By now, I was growing attached to my two sick boys and not about to let anyone put them down. So, having had all of their shots and having been neutered, Rocky and Sunny came home to live on my porch in big dog-sized crates. That is how they spent the first three months of their life with me and it was during this time that gradually with good food, vitamins, and other holistic techniques, the boys became healthy and slowly tamed. Sunny was tame first; he was a much younger cat than Rocky who must have been 6 or 7 years old at his capture in Bainbridge. And he had been feral his whole life. But when he watched me pet Sunny, he would be jealous and come right up to the front of the crate and stick his nose there. I would rub his nose a little and he got used to it. If I opened his crate to feed him he would jump back, but sometimes he would put his paw against my hand to try me out. I must have seemed a nicer human than he had experienced before because I kept coming back twice a day with food for him. Rocky loved salmon, and I often gave him some of my own. At the Bainbridge Shelter, one of the workers had given him salmon as his "last meal" just before he was to be euthanized. Before they could kill him, though, I had agreed to take him in, so the salmon kept coming and Rocky kept living.

A few months later, Rocky and Sunny were adopted by a woman who had previously owned a leukemic cat. They were able to "get out of jail" and out of their crates and live normally in a room in a house. When they were with her, they made rapid progress and soon ceased to show any feral attributes. They loved their new lives and the attention they got from people. This continued for about five months before the woman got a job in another state and brought Rocky and Sunny back to me. This time they went back to my porch where they were not in crates anymore and free to enjoy the sun, air, birds, and each other. When the hurricane season started, they were put inside in a separate room away from the other FOG cats. After the 2004 hurricane season, FOG took in several more cats. As fate would have it, several more cats tested positive for the FeLV virus. So, Rocky and Sunny began to have companions out on that porch. We killed none of them, where most of the other animal organizations in Tallahassee (even that big one that lies about being a "no kill") would have immediately euthanized them.

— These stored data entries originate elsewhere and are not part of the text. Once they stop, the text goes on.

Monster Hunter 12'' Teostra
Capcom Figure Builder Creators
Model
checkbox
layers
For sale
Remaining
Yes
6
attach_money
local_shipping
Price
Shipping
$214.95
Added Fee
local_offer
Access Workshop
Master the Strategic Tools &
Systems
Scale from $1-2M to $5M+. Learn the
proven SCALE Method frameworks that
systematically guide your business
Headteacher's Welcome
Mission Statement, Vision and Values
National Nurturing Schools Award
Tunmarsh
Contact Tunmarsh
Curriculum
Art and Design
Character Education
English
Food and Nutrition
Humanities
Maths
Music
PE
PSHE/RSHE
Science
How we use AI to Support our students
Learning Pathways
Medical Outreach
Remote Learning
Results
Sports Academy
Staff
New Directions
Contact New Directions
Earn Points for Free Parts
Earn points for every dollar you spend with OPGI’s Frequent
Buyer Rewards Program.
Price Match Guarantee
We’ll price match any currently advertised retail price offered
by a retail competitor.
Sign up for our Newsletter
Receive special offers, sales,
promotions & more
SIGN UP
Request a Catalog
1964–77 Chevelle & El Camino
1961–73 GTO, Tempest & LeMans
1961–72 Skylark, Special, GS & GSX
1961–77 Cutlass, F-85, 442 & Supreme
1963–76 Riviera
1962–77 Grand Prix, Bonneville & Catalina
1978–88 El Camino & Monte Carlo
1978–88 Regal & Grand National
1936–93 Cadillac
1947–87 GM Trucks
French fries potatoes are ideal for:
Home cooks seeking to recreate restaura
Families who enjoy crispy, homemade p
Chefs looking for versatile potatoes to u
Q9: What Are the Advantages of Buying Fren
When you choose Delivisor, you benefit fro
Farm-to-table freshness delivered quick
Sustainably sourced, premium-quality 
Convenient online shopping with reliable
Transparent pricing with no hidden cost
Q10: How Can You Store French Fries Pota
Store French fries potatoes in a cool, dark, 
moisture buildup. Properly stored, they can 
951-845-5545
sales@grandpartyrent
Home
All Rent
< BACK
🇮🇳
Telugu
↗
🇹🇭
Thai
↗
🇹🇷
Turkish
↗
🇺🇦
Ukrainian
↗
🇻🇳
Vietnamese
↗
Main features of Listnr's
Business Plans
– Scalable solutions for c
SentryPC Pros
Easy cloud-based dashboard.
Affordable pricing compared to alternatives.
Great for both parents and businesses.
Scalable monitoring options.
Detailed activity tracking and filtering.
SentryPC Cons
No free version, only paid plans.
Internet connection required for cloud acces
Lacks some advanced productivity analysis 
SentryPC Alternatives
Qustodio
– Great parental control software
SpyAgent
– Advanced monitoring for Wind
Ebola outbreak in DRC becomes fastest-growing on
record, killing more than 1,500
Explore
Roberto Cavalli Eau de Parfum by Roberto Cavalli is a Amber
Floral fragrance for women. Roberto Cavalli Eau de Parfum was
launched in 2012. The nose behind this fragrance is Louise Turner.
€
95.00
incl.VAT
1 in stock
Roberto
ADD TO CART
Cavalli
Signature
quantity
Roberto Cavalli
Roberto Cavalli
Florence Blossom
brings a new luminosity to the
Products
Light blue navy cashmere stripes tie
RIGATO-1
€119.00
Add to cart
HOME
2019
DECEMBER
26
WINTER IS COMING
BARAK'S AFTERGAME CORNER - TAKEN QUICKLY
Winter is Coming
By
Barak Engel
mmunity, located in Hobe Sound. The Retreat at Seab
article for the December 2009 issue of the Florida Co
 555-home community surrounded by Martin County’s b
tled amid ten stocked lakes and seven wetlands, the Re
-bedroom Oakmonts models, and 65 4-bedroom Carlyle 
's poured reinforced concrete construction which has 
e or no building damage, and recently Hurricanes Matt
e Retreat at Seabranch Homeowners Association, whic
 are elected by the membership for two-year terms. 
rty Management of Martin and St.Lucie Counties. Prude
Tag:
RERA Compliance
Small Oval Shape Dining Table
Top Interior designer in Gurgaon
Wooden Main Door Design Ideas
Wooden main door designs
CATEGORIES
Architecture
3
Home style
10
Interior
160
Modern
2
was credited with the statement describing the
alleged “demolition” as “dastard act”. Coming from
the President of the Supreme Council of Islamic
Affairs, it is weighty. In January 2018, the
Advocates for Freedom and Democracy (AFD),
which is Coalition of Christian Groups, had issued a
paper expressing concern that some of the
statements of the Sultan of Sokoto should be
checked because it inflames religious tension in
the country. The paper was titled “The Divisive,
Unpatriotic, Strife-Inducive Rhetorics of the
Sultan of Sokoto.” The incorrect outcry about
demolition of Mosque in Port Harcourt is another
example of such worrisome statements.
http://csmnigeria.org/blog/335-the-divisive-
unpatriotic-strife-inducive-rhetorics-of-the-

While all of this took an enormous amount of work and money for their vet expenses, every one of them has been a real blessing in his or her own way. Some of them have since died (watch for other CAT MEMORIALS). A cat with the FeLV virus is an uncertain proposition. How long a lifespan the cat will have often cannot even be predicted, but then nothing in life is certain or guaranteed, even for humans. Caring for animals in modern day America is seldom about the altruism in helping an animal have the life God gave it, even though there is untold joy and love in helping these creatures our society has turned its back on.

So, after returning to my home, Rocky and Sunny became so tame and so bonded with me that they were toted around the porch and back to their room inside the house just like one would carry a baby. They had made a full transition from feral to human love in their advanced adulthood, something that most in the veterinary profession have told the public is impossible for the last half century. I am now in my 34th year of taming feral cats; I have tamed dozens of them, very many in their adulthood. But Rocky and Sunny were special because they taught me to conquer my fear of cat diseases and clarified the meaning of our being a "no kill" organization. Jesus walked with lepers; most people cannot even walk with a leukemic cat. As a 30-year college educator, what I strive for in my classes is to teach my students to "think outside the box." Rocky was no ordinary cat and he taught me and members of Friends of Gypsy to do just that.